● **Requirement**:
Please return every line in the entries below with the word "Fife" in it.

(Collected data entries)
/---

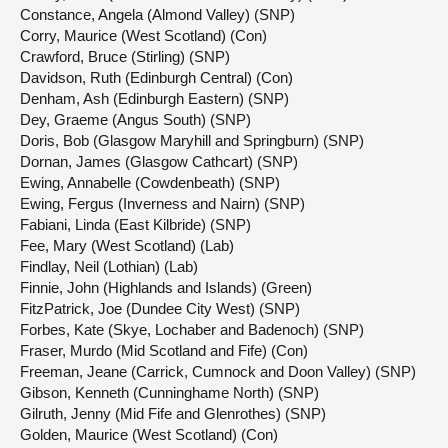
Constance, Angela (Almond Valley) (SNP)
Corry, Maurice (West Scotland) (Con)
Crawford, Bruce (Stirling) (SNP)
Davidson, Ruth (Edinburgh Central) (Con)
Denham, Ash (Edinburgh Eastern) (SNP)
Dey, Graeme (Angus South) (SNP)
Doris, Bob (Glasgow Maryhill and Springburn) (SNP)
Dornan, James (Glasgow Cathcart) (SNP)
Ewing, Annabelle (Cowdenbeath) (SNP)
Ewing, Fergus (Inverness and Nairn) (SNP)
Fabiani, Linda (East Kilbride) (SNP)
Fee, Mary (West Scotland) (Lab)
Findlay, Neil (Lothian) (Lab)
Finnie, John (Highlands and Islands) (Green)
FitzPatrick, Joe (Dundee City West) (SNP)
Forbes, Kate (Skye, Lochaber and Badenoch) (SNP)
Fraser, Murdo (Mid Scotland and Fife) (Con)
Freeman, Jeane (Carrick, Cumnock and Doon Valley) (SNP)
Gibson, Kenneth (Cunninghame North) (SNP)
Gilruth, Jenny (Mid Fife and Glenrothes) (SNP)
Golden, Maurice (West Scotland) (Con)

\---
/---

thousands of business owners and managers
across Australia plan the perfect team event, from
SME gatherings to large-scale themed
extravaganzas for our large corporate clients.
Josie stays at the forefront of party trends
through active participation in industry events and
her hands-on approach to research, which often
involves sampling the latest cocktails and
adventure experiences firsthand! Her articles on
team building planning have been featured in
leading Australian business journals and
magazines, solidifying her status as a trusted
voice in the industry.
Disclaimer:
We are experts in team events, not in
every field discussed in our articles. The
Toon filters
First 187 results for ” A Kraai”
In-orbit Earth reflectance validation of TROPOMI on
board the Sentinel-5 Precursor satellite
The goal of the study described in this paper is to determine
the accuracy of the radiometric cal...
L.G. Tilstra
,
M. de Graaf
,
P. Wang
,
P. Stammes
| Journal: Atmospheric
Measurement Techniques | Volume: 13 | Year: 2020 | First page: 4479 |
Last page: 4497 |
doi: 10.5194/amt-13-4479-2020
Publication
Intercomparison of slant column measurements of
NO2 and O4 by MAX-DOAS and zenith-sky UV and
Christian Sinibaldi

\---

● **Solution to this exercise**:
Fraser, Murdo (Mid Scotland and Fife) (Con)
Gilruth, Jenny (Mid Fife and Glenrothes) (SNP)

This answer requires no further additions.